Allowing the coronavirus to spread unchecked in an attempt to reach herd immunity is “simply unethical,” the head of the World Health Organization said on Monday, noting it would mean “unnecessary infections, suffering and death.” But the idea, which the NIH chief calls “dangerous” and “fringe,” has found an audience inside the White House and at least one state capitol, appalling top scientists.
Scientists have a powerful new tool to track the spread of the coronavirus: its own genetic code. Experts say “genomic epidemiology,” which can give researchers and health officials valuable glimpses into how the disease is coursing through society, is yet another tool the U.S. has failed to implement in its fight against the pandemic. Read about how it works (with helpful, interactive graphics) here.
The conspirators accused of plotting to kidnap Michigan Gov. Gretchen Whitmer (D) had another target in mind, according to the FBI: Virginia Gov. Ralph Northam (D). FBI Special Agent Richard Trask testified that the group discussed Northam as a potential target because of the coronavirus restrictions he implemented in his state. President Trump had been critical of both governors over the summer, tweeting all-caps demands that their states be “liberated" from health restrictions.

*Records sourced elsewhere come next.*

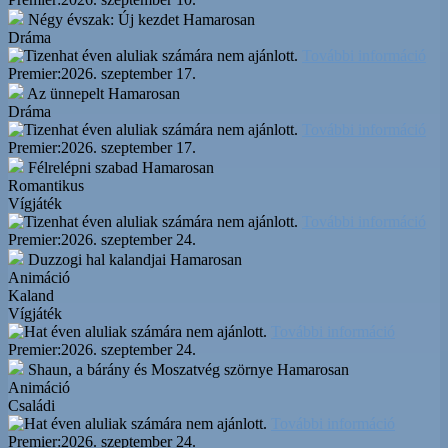
Négy évszak: Új kezdet
Hamarosan
Dráma
További információ
Premier:
2026. szeptember 17.
Az ünnepelt
Hamarosan
Dráma
További információ
Premier:
2026. szeptember 17.
Félrelépni szabad
Hamarosan
Romantikus
Vígjáték
További információ
Premier:
2026. szeptember 24.
Duzzogi hal kalandjai
Hamarosan
Animáció
Kaland
Vígjáték
További információ
Premier:
2026. szeptember 24.
Shaun, a bárány és Moszatvég szörnye
Hamarosan
Animáció
Családi
További információ
Premier:
2026. szeptember 24.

Last night in Florida, Trump held his first campaign rally since being hospitalized with covid-19, amid criticism he is still not taking the pandemic seriously and is putting lives at risk by holding big events. Some of the president's aides hoped his diagnosis would allow him to emerge with a newfound sense of seriousness and empathy, our politics desk reports, but that hasn't yet happened.
Trump instead defended his handling of the pandemic, which has killed more than 214,000 people in the United States, and claimed again that he is immune to the virus (health experts disagree). In a White House memo, Trump’s doctor said the president had tested negative for the virus “on consecutive days,” but still has not said when he last tested negative before his diagnosis.

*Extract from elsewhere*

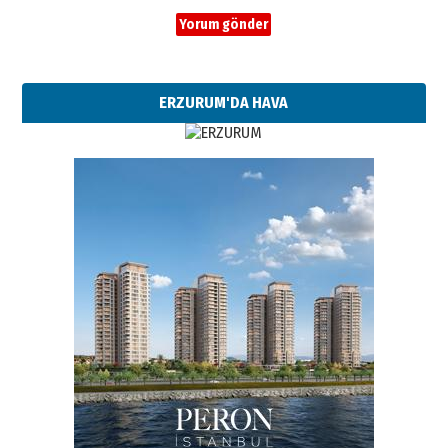
ERZURUM'DA HAVA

The president emphasized his lack of concern about spreading the disease by telling the Florida rally crowd, “I'll walk in there and kiss everyone in that audience. I'll kiss the guys and the beautiful women and — everyone. I'll just give you a big fat kiss.”
Other important news
Analysis: Trump’s war with Fauci shows how he and his campaign point in different directions.
Majority Leader Mitch McConnell (R-Ky.) said the Senate will take up a narrow economic relief bill next week. Trump immediately undermined the move, tweeting: “STIMULUS! Go big or go home!!!”

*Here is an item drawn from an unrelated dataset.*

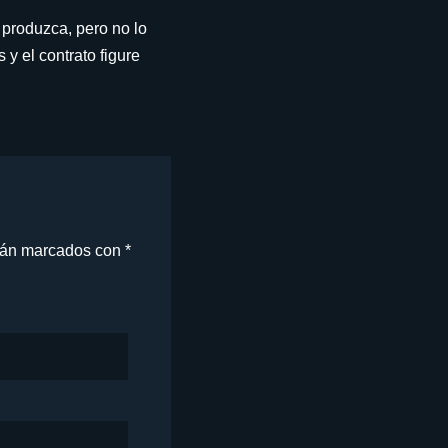
 produzca, pero no lo
 y el contrato figure
stán marcados con
*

Johnson & Johnson paused its 60,000-person coronavirus vaccine trial after a participant became sick with an unexplained illness. It's the second major vaccine study to do so.
The first U.S. case of coronavirus reinfection — a 25-year-old man from Reno, who was sicker the second time around — was officially confirmed in a peer-reviewed study.
Soccer superstar Cristiano Ronaldo has tested positive for the coronavirus.
Correction: In yesterday's edition, we got the name of CNN's Jake Tapper wrong — it's Jake, not Jack. Apologies, Mr. Tapper.